Secondly, in Victoria administration of a lethal injection by the practitioner is only available if there is an identified issue with self-administration. In NSW death by practitioner administration can be freely chosen. Only 15% of Victorian cases involve practitioner administration – compared to 79.1% so far in NSW. International evidence indicates that overall rates are higher when euthanasia is freely on offer compared to jurisdictions where assisted suicide is the only or default option.


Underlying condition

The First Annual Report gives no details of the conditions involved in the 78 cases described as “other” conditions (that is, not cancer, neurodegenerative or respiratory conditions).

Prognosis

The eligibility criteria include a prognosis - determined by two medical practitioners neither of which need to have any specific qualification or experience in the relevant condition – on “the balance of probabilities” that death will occur within 6 months (or within 12 months for neuro-degenerative conditions).

The handbook prepared by NSW Health acknowledges that “predicting when a person is entering the final months of their life can be difficult”.

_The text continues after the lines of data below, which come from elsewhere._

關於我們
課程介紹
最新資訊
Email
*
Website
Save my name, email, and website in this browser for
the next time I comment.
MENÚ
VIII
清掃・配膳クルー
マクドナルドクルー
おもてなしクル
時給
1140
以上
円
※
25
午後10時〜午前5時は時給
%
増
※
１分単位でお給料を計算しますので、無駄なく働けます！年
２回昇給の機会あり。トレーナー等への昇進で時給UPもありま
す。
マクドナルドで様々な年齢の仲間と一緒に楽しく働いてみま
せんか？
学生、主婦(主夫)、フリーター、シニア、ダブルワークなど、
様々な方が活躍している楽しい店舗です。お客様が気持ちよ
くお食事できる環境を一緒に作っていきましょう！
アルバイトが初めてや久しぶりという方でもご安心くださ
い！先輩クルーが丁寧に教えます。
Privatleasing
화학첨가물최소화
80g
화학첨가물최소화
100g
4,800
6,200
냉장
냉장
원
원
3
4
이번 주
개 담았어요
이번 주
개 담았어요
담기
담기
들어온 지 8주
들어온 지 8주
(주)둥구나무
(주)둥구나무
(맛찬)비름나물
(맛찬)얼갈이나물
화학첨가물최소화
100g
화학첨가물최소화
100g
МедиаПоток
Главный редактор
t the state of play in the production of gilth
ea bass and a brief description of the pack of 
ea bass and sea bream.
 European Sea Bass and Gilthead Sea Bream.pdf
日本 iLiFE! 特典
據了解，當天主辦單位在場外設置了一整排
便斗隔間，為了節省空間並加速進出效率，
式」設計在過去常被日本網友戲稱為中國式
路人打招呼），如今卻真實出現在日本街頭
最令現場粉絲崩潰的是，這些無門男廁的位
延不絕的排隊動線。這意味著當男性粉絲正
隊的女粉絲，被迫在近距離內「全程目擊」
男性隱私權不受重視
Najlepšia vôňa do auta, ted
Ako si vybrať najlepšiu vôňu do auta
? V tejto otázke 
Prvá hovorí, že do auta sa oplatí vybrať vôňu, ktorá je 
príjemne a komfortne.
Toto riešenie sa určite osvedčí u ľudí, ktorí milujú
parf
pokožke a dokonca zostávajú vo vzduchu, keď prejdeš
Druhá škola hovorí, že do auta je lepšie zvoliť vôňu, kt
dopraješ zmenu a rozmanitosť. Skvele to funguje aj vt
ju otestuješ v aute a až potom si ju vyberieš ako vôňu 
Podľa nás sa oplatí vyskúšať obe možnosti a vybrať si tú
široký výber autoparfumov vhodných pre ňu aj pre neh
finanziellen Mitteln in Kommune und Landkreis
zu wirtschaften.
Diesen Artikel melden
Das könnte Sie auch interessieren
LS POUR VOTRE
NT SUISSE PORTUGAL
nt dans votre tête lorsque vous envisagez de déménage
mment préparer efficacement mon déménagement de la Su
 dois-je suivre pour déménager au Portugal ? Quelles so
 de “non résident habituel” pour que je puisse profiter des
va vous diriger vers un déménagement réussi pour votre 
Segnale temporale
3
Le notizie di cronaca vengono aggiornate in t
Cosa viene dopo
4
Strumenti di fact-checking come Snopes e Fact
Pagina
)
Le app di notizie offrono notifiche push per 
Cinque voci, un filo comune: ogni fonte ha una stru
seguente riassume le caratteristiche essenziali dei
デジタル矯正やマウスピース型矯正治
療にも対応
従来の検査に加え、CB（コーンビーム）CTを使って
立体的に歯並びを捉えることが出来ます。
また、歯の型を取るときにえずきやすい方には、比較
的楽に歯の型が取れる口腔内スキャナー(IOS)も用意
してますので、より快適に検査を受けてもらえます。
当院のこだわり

This means that there will inevitably be wrongful deaths of people who may have had years to live from errors in prognosis.

Curiously the NSW Health handbook states that a Board authority to prescribe will remain valid for six months (or 12 months in the case of a neurodegenerative disorder) but that the patient can wait a further six months from when the prescription is written to have it filled. So NSW Health is envisioning patients given a prognosis of six months to live still being alive 12 months after this prognosis has been given.

In the case of authority to suicide by prescribed poison there is not time limit on how long the supplied poison may be kept before it is ingested.

Decision-making capacity

The NSW Health handbook states: 

“In the event that a coordinating practitioner becomes aware that a patient has permanently lost decision-making capacity after supply of the voluntary assisted dying substance for self-administration, the substance must be returned and disposed of as the patient is no longer eligible for voluntary assisted dying.”
This admission points to a serious risk in the scheme set up under the Act. Once the final review is completed before the coordinating practitioner applies for an authority to prescribe the lethal poison for self-administration there are no further checks on a person’s decision-making capacity and no requirement for any further contact between the coordinating practitioner and the patient.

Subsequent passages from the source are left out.